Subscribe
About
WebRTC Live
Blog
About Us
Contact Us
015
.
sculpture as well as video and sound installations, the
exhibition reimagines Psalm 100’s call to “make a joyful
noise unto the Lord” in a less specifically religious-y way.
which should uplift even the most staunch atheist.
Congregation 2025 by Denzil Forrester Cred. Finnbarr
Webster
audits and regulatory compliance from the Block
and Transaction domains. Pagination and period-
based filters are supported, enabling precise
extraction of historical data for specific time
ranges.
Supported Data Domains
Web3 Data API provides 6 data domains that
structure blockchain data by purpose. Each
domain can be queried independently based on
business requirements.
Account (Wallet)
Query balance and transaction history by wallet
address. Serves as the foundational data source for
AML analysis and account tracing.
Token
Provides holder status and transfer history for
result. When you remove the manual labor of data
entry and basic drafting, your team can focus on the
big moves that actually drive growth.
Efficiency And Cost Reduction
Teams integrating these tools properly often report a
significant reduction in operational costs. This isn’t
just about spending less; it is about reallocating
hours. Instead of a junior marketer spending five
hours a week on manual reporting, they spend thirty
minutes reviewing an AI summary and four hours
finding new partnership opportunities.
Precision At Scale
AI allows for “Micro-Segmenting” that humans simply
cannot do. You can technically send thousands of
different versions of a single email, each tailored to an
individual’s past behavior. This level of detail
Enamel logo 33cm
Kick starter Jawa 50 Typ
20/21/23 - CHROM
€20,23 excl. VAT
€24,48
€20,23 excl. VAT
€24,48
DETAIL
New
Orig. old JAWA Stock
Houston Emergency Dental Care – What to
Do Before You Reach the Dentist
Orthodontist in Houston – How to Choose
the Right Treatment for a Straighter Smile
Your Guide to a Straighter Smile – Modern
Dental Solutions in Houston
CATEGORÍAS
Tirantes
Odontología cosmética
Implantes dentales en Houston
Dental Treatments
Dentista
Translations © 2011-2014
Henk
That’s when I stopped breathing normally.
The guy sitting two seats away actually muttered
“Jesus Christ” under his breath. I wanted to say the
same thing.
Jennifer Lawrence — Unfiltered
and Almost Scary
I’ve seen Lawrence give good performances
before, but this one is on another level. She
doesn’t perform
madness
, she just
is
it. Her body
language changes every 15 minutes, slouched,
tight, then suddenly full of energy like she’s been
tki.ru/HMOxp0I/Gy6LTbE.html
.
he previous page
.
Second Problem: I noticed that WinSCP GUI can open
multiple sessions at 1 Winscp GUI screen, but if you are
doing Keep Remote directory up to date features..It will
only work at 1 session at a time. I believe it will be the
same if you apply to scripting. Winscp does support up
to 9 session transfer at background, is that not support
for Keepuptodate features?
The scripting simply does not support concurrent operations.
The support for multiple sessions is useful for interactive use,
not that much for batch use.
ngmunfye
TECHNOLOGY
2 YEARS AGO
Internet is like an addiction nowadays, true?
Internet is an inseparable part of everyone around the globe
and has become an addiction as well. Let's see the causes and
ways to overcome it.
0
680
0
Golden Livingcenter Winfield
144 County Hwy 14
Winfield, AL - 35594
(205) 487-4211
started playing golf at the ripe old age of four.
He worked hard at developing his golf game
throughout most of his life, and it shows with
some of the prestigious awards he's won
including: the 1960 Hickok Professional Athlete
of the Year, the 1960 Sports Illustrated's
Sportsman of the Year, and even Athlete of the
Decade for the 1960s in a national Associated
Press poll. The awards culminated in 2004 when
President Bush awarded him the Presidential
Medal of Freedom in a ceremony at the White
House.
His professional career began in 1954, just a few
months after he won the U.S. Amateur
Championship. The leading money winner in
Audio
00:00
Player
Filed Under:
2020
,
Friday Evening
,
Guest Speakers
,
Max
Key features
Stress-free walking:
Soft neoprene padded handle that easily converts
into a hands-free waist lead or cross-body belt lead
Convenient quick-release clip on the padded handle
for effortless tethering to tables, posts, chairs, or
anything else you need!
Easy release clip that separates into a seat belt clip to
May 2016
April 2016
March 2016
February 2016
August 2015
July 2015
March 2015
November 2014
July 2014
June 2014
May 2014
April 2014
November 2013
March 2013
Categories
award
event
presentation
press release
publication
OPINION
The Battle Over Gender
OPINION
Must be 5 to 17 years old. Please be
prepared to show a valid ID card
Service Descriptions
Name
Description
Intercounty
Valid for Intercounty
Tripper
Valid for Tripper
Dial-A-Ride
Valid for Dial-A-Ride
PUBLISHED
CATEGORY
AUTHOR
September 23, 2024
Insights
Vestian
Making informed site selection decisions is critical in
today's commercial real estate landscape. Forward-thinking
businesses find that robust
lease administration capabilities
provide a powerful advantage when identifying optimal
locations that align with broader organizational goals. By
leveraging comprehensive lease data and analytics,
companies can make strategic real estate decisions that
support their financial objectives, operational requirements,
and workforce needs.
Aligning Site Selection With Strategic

▸ **Directions for this task**
Given the records above, restate word for word only the lines starting at the one with "extraction of historical" and ending at the one with "Query balance and".

▸ **Answer area**
extraction of historical data for specific time
ranges.
Supported Data Domains
Web3 Data API provides 6 data domains that
structure blockchain data by purpose. Each
domain can be queried independently based on
business requirements.
Account (Wallet)
Query balance and transaction history by wallet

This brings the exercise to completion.